Page-level text extractions
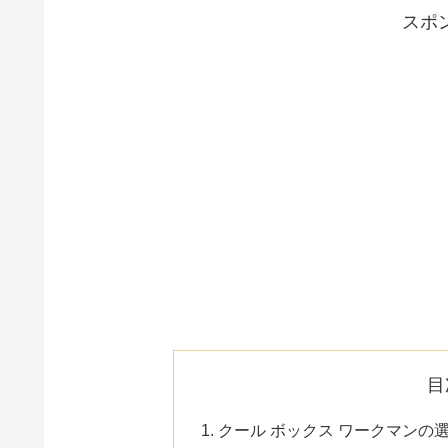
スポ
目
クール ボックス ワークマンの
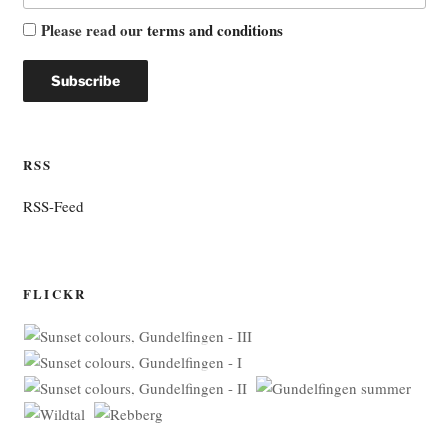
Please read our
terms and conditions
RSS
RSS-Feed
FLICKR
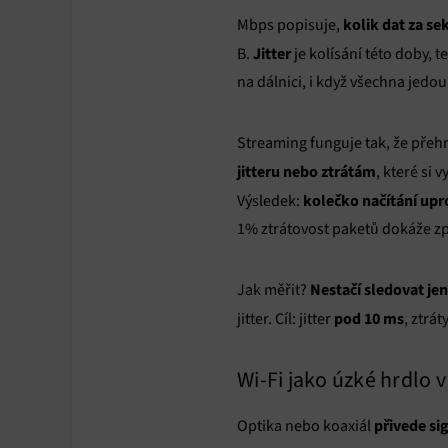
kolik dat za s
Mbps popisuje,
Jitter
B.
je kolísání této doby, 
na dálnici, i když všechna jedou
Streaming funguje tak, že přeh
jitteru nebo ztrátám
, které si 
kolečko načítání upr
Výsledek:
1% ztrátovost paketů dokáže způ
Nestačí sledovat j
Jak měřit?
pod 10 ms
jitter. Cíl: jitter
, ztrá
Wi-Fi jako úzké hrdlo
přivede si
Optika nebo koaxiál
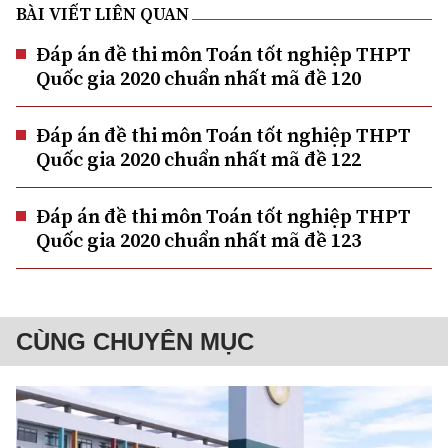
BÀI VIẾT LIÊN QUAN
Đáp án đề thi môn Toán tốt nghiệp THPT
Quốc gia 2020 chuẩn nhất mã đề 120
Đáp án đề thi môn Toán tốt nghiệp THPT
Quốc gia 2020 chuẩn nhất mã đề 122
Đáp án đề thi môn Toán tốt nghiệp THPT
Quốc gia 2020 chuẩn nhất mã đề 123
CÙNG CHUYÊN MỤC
==
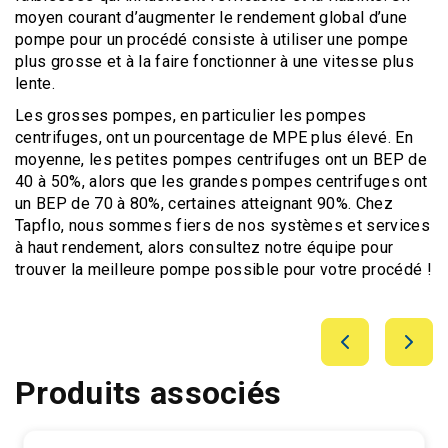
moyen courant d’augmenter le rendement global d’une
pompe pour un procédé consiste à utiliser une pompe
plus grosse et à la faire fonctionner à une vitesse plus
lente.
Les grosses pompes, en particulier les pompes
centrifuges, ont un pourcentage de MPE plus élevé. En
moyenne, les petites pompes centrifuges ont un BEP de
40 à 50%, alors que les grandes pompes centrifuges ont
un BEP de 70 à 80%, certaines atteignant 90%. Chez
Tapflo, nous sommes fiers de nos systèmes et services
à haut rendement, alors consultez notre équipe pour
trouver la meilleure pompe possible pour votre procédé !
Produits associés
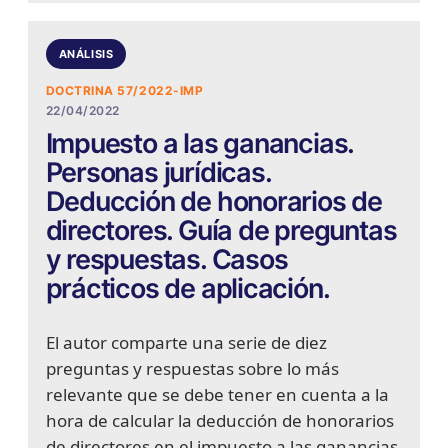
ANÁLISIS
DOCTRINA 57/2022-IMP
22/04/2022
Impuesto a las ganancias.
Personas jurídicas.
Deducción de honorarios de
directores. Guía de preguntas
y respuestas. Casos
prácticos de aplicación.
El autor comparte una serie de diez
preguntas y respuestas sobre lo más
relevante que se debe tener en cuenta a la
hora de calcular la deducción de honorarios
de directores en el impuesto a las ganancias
--
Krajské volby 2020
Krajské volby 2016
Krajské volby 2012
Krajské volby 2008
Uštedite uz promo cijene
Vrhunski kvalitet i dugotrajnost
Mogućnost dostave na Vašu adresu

- _Problem details_
Take the lines above starting at the one containing "jitter. Cíl: jitter" and ending at the one containing "Quốc gia 2020 chuẩn nhất mã đề 123", and print them again exactly, without pictures.

- _Solved exercise_
jitter. Cíl: jitter
, ztrá
Wi-Fi jako úzké hrdlo
přivede si
Optika nebo koaxiál
BÀI VIẾT LIÊN QUAN
Đáp án đề thi môn Toán tốt nghiệp THPT
Quốc gia 2020 chuẩn nhất mã đề 120
Đáp án đề thi môn Toán tốt nghiệp THPT
Quốc gia 2020 chuẩn nhất mã đề 122
Đáp án đề thi môn Toán tốt nghiệp THPT
Quốc gia 2020 chuẩn nhất mã đề 123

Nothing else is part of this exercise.